Movie review - "Caesar and Cleopatra" (1945) **1/2

Apparently the most expensive film made in Britain at the time and you can't help but wonder "why?" It's basically a filmed play, most of which takes indoors. There are some big sets and some extras and boats, but you don't really need them for the story - at least, not the way its presented here by Gabriel Pascal. 

To be fair to Rank, they gave similar free reign to Laurence Olivier and he produced Henry V so it wasn't wrong they green lighted this. I mean,Vivien Leigh, Claude Rains, Shaw, colour, the cream of English acting talent (Cecil Parker, Flora Robson, etc), with the box office appeal of Stewart Granger as an extra lure... It just should have cost a lot of money.

The story concerns the events around Caesar's arrival in Egypt and his placing of Cleopatra on the throne. Their relationship is one of friendship, politics and respect rather than romance and passion - you never get the sense they would generate enough enthusiasm for each other to create a son, as they did. But it works as an interpretation.

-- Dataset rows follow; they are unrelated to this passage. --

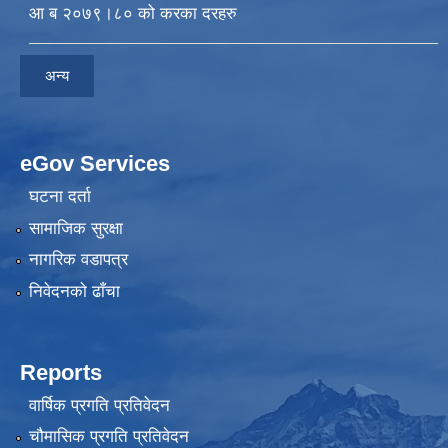
आ ब २०७९।८० को करका दरहरु
अन्य
eGov Services
घटना दर्ता
सामाजिक सुरक्षा
नागरिक वडापत्र
निवेदनकाे ढाँचा
Reports
वार्षिक प्रगति प्रतिवेदन
चौमासिक प्रगति प्रतिवेदन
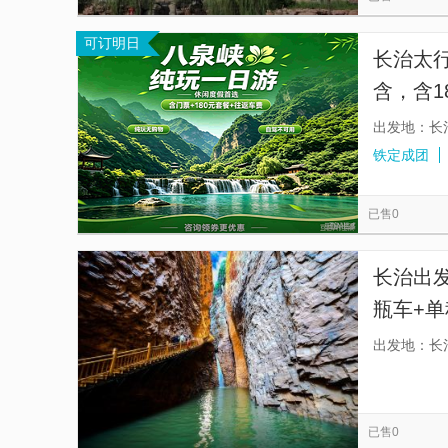
可订明日
长治太
含，含1
出发地：长
铁定成团
已售0
长治出
瓶车+单
兀，怪
出发地：长
八百里
光。】
已售0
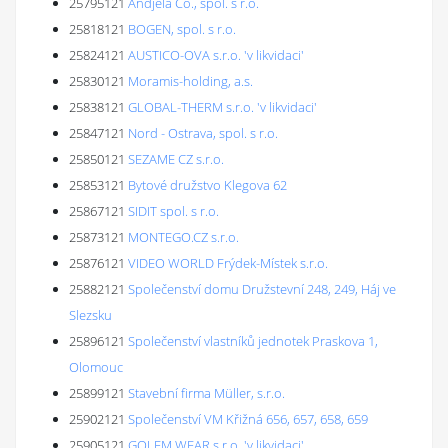
25795121
Andjela Co., spol. s r.o.
25818121
BOGEN, spol. s r.o.
25824121
AUSTICO-OVA s.r.o. 'v likvidaci'
25830121
Moramis-holding, a.s.
25838121
GLOBAL-THERM s.r.o. 'v likvidaci'
25847121
Nord - Ostrava, spol. s r.o.
25850121
SEZAME CZ s.r.o.
25853121
Bytové družstvo Klegova 62
25867121
SIDIT spol. s r.o.
25873121
MONTEGO.CZ s.r.o.
25876121
VIDEO WORLD Frýdek-Místek s.r.o.
25882121
Společenství domu Družstevní 248, 249, Háj ve
Slezsku
25896121
Společenství vlastníků jednotek Praskova 1,
Olomouc
25899121
Stavební firma Müller, s.r.o.
25902121
Společenství VM Křižná 656, 657, 658, 659
25905121
GOLEM WEAR s.r.o. 'v likvidaci'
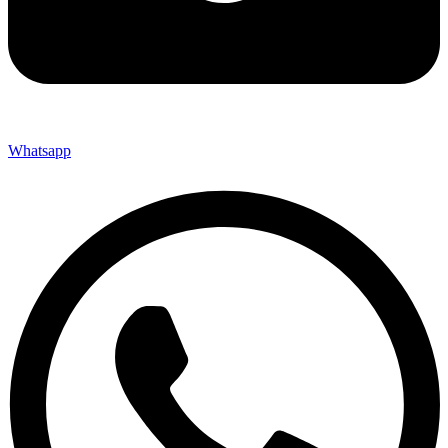
Whatsapp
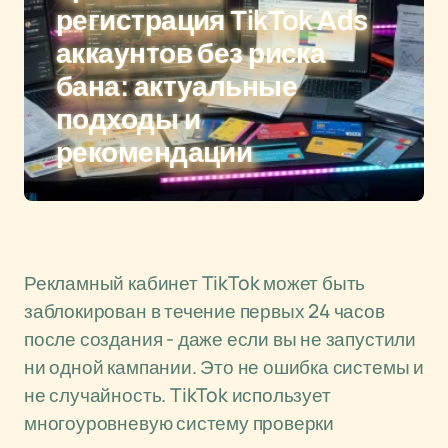
регистрация TikTok Ads
аккаунтов без риска
бана: актуальные
подходы и
рекомендации
Рекламный кабинет TikTok может быть
заблокирован в течение первых 24 часов
после создания - даже если вы не запустили
ни одной кампании. Это не ошибка системы и
не случайность. TikTok использует
многоуровневую систему проверки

Shaw's dialogue is a treat and the two leads are superb - Rains isn't perhaps totally believable as a military general, but he's very engaging, and Vivien Leigh is spot on as the kittenish Cleopatra. There is a real warmth between the two. 
 
The rest of the cast use a variety of fake beards and skin dye (eg Flora Robson) which is sometimes off-putting (Granger, with his dark skin,very short toga and earring, looks as though he's on the way to Mardi Gras), although everyone can act.

A film of the head rather than the heart or the eye, and as such not suited for a spectacle, but as an example of filmed theatre, fair enough. 
 
It has that wash-out colour look found in Rank Films at this time - it may as well have been in black and white (Michael Powell's clever use of colour was a rarity for British cinema). Michael Rennie impresses as a centurion.